> _What the exercise asks_:
No pictures should be carried over. Output all other parts of the entries verbatim.

> _Records shown_:
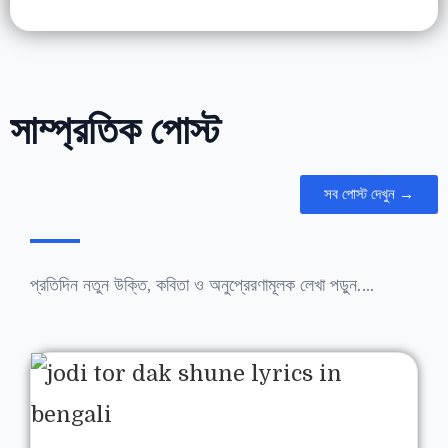
সাম্প্রতিক পোস্ট
সব পোস্ট দেখুন →
প্রতিদিন নতুন উক্তি, কবিতা ও অনুপ্রেরণামূলক লেখা পড়ুন….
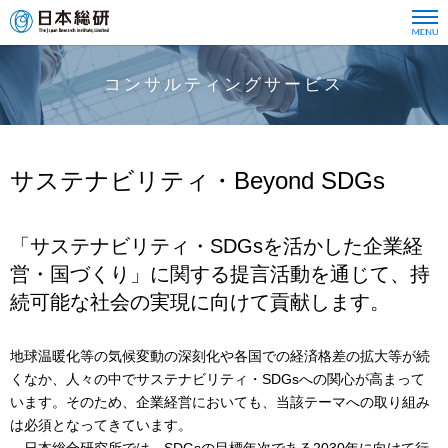
コンサルティングサービス
サステナビリティ・Beyond SDGs
「サステナビリティ・SDGsを活かした企業経
営・国づくり」に関する提言活動を通じて、持
続可能な社会の実現に向けて貢献します。
地球温暖化等の気候変動の深刻化や各国での経済格差の拡大等が続
くなか、人々の中でサステナビリティ・SDGsへの関心が高まって
います。そのため、企業経営においても、当該テーマへの取り組み
は必須となってきています。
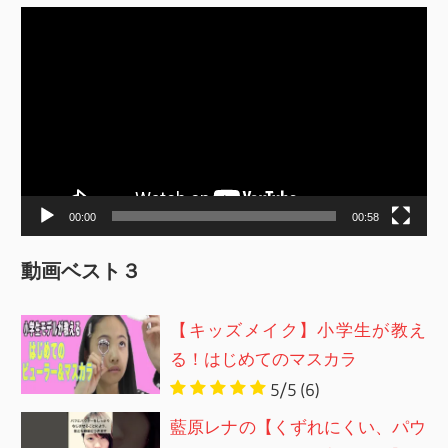
動
画
プ
レ
ー
ヤ
ー
00:00
00:58
動画ベスト３
【キッズメイク】小学生が教え
る！はじめてのマスカラ
5/5
(6)
藍原レナの【くずれにくい、パウ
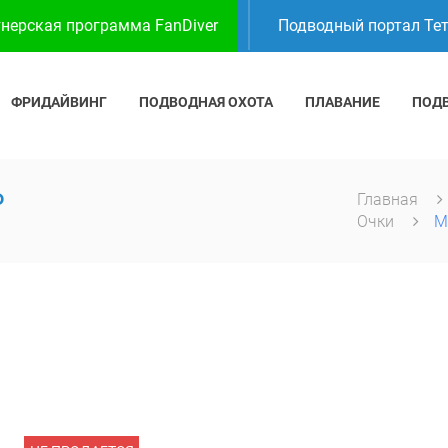
нерская программа FanDiver
Подводный портал Те
ФРИДАЙВИНГ
ПОДВОДНАЯ ОХОТА
ПЛАВАНИЕ
ПОД
P
Главная
Очки
M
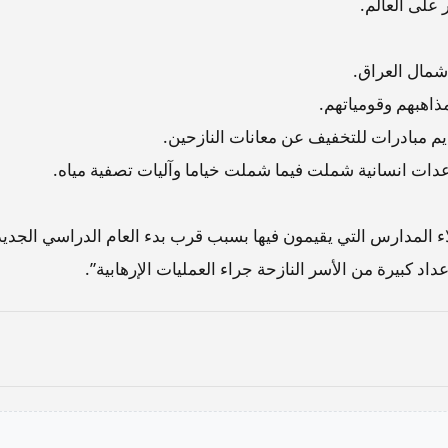
على العالم.
شمال العراق.
ذاهبهم وقومياتهم.
قديم مبادرات للتخفيف عن معانات النازحين.
عدات انسانية شملت فيما شملت خياما وآليات تصفية مياه.
اء المدارس التي يقيمون فيها بسبب قرب بدء العام الدراسي الجديد
اد كبيرة من الأسر النازحة جراء العمليات الإرهابية”.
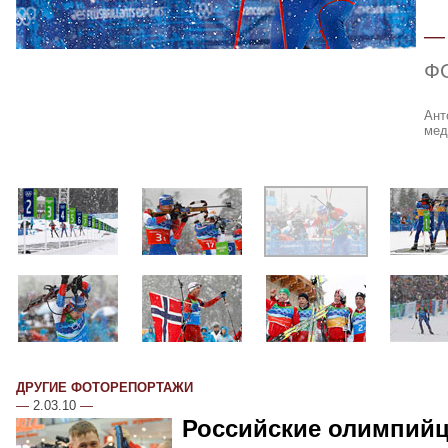
Ф
Ант
мед
ДРУГИЕ ФОТОРЕПОРТАЖИ
—
2.03.10
—
Российские олимпий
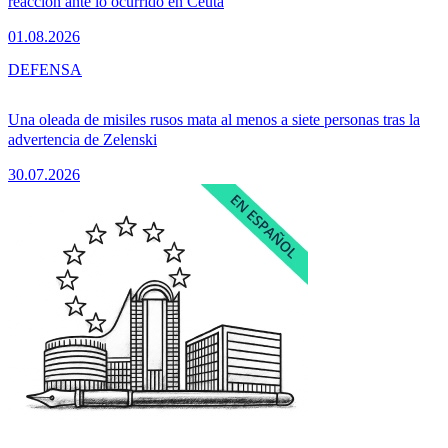
reacción ante lo ocurrido en Ceuta
01.08.2026
DEFENSA
Una oleada de misiles rusos mata al menos a siete personas tras la
advertencia de Zelenski
30.07.2026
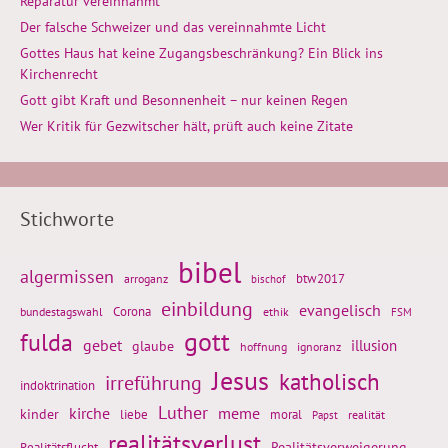
Reparatur vereinnahmt
Der falsche Schweizer und das vereinnahmte Licht
Gottes Haus hat keine Zugangsbeschränkung? Ein Blick ins
Kirchenrecht
Gott gibt Kraft und Besonnenheit – nur keinen Regen
Wer Kritik für Gezwitscher hält, prüft auch keine Zitate
Stichworte
bibel
algermissen
btw2017
arroganz
bischof
einbildung
evangelisch
Corona
ethik
bundestagswahl
FSM
gott
fulda
gebet
glaube
illusion
hoffnung
ignoranz
Jesus
katholisch
irreführung
indoktrination
Luther
kirche
meme
kinder
liebe
moral
realität
Papst
realitätsverlust
Realitätsflucht
Realitätsverweigerung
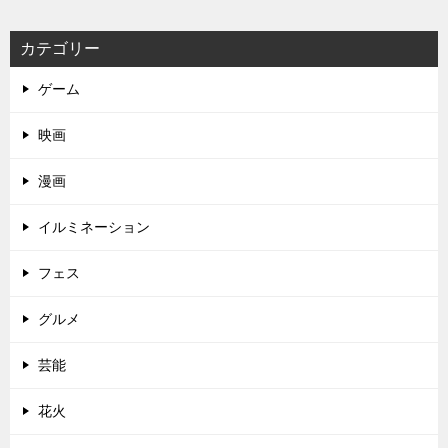
カテゴリー
ゲーム
映画
漫画
イルミネーション
フェス
グルメ
芸能
花火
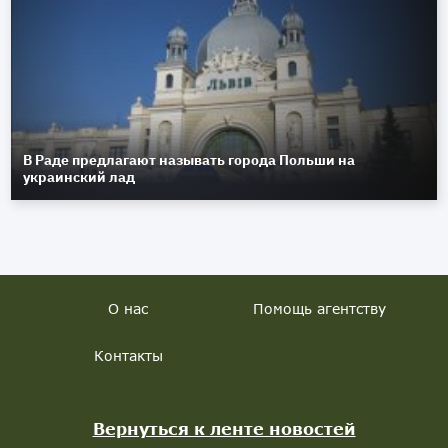
В Раде предлагают называть города Польши на
украинский лад
О нас
Помощь агентству
Контакты
Вернуться к ленте новостей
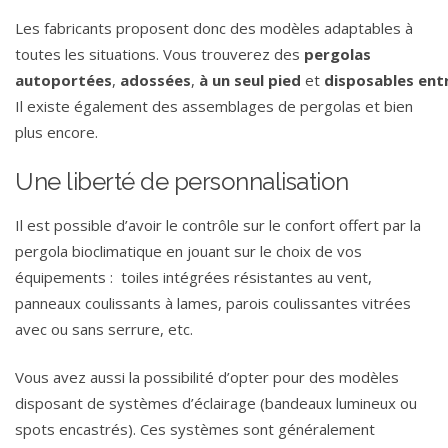
Les fabricants proposent donc des modèles adaptables à
toutes les situations. Vous trouverez des
pergolas
autoportées
,
adossées
,
à
un
seul
pied
et
disposables
ent
Il existe également des assemblages de pergolas et bien
plus encore.
Une liberté de personnalisation
Il est possible d’avoir le contrôle sur le confort offert par la
pergola bioclimatique en jouant sur le choix de vos
équipements : toiles intégrées résistantes au vent,
panneaux coulissants à lames, parois coulissantes vitrées
avec ou sans serrure, etc.
Vous avez aussi la possibilité d’opter pour des modèles
disposant de systèmes d’éclairage (bandeaux lumineux ou
spots encastrés). Ces systèmes sont généralement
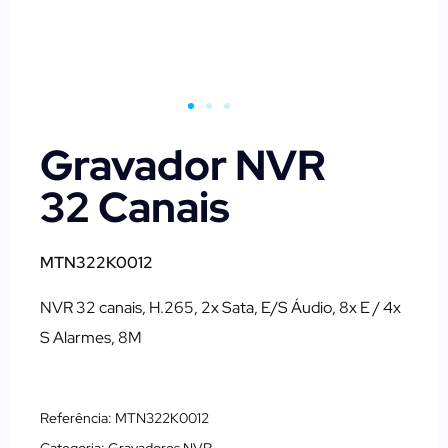
Gravador NVR
32 Canais
MTN322K0012
NVR 32 canais, H.265, 2x Sata, E/S Áudio, 8x E / 4x
S Alarmes, 8M
Referência: MTN322K0012
Categoria:
Gravadores NVR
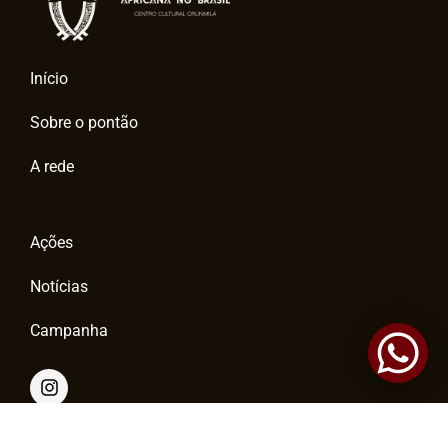
Início
Sobre o pontão
A rede
Ações
Notícias
Campanha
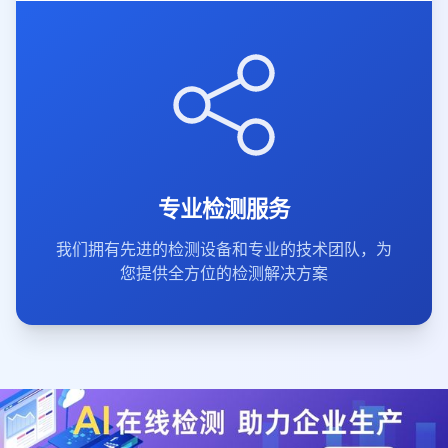
专业检测服务
我们拥有先进的检测设备和专业的技术团队，为
您提供全方位的检测解决方案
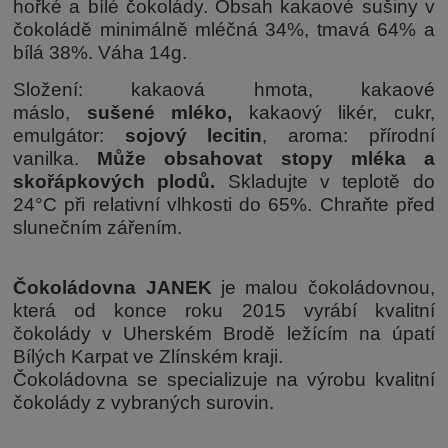
hořké a bílé čokolády. Obsah kakaové sušiny v
čokoládě minimálně mléčná 34%, tmavá 64% a
bílá 38%. Váha 14g.
Složení: kakaová hmota, kakaové
máslo,
sušené
mléko,
kakaový likér, cukr,
emulgátor:
sojový lecitin
, aroma: přírodní
vanilka.
Může obsahovat stopy mléka a
skořápkových plodů.
Skladujte v teplotě do
24°C při relativní vlhkosti do 65%. Chraňte před
slunečním zářením.
Čokoládovna JANEK
je malou čokoládovnou,
která od konce roku 2015 vyrábí kvalitní
čokolády v Uherském Brodě ležícím na úpatí
Bílých Karpat ve Zlínském kraji.
Čokoládovna se specializuje na výrobu kvalitní
čokolády z vybraných surovin.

> _Answer section_:
সাম্প্রতিক পোস্ট
সব পোস্ট দেখুন →
প্রতিদিন নতুন উক্তি, কবিতা ও অনুপ্রেরণামূলক লেখা পড়ুন….
コンサルティングサービス
サステナビリティ・Beyond SDGs
「サステナビリティ・SDGsを活かした企業経
営・国づくり」に関する提言活動を通じて、持
続可能な社会の実現に向けて貢献します。
地球温暖化等の気候変動の深刻化や各国での経済格差の拡大等が続
くなか、人々の中でサステナビリティ・SDGsへの関心が高まって
います。そのため、企業経営においても、当該テーマへの取り組み
は必須となってきています。
動
画
プ
レ
ー
ヤ
ー
00:00
00:58
動画ベスト３
【キッズメイク】小学生が教え
る！はじめてのマスカラ
5/5
(6)
藍原レナの【くずれにくい、パウ
нерская программа FanDiver
Подводный портал Те
ФРИДАЙВИНГ
ПОДВОДНАЯ ОХОТА
ПЛАВАНИЕ
ПОД
P
Главная
Очки
M
على العالم.
شمال العراق.
ذاهبهم وقومياتهم.
قديم مبادرات للتخفيف عن معانات النازحين.
عدات انسانية شملت فيما شملت خياما وآليات تصفية مياه.
اء المدارس التي يقيمون فيها بسبب قرب بدء العام الدراسي الجديد
اد كبيرة من الأسر النازحة جراء العمليات الإرهابية”.
Ф
Ант
мед
ДРУГИЕ ФОТОРЕПОРТАЖИ
—
2.03.10
—
Российские олимпий
reacción ante lo ocurrido en Ceuta
01.08.2026
DEFENSA
Una oleada de misiles rusos mata al menos a siete personas tras la
advertencia de Zelenski
30.07.2026
Reparatur vereinnahmt
Der falsche Schweizer und das vereinnahmte Licht
Gottes Haus hat keine Zugangsbeschränkung? Ein Blick ins
Kirchenrecht
Gott gibt Kraft und Besonnenheit – nur keinen Regen
Wer Kritik für Gezwitscher hält, prüft auch keine Zitate
Stichworte
bibel
algermissen
btw2017
arroganz
bischof
einbildung
evangelisch
Corona
ethik
bundestagswahl
FSM
gott
fulda
gebet
glaube
illusion
hoffnung
ignoranz
Jesus
katholisch
irreführung
indoktrination
Luther
kirche
meme
kinder
liebe
moral
realität
Papst
realitätsverlust
Realitätsflucht
Realitätsverweigerung
カテゴリー
ゲーム
映画
漫画
イルミネーション
フェス
グルメ
芸能
花火
В Раде предлагают называть города Польши на
украинский лад
О нас
Помощь агентству
Контакты
Вернуться к ленте новостей
Les fabricants proposent donc des modèles adaptables à
toutes les situations. Vous trouverez des
pergolas
autoportées
,
adossées
,
à
un
seul
pied
et
disposables
ent
Il existe également des assemblages de pergolas et bien
plus encore.
Une liberté de personnalisation
Il est possible d’avoir le contrôle sur le confort offert par la
pergola bioclimatique en jouant sur le choix de vos
équipements : toiles intégrées résistantes au vent,
panneaux coulissants à lames, parois coulissantes vitrées
avec ou sans serrure, etc.
Vous avez aussi la possibilité d’opter pour des modèles
disposant de systèmes d’éclairage (bandeaux lumineux ou
spots encastrés). Ces systèmes sont généralement
Gravador NVR
32 Canais
MTN322K0012
NVR 32 canais, H.265, 2x Sata, E/S Áudio, 8x E / 4x
S Alarmes, 8M
Referência: MTN322K0012
Categoria:
Gravadores NVR
Início
Sobre o pontão
A rede
Ações
Notícias
Campanha
专业检测服务
我们拥有先进的检测设备和专业的技术团队，为
您提供全方位的检测解决方案
hořké a bílé čokolády. Obsah kakaové sušiny v
čokoládě minimálně mléčná 34%, tmavá 64% a
bílá 38%. Váha 14g.
Složení: kakaová hmota, kakaové
máslo,
sušené
mléko,
kakaový likér, cukr,
emulgátor:
sojový lecitin
, aroma: přírodní
vanilka.
Může obsahovat stopy mléka a
skořápkových plodů.
Skladujte v teplotě do
24°C při relativní vlhkosti do 65%. Chraňte před
slunečním zářením.
Čokoládovna JANEK
je malou čokoládovnou,
která od konce roku 2015 vyrábí kvalitní
čokolády v Uherském Brodě ležícím na úpatí
Bílých Karpat ve Zlínském kraji.
Čokoládovna se specializuje na výrobu kvalitní
čokolády z vybraných surovin.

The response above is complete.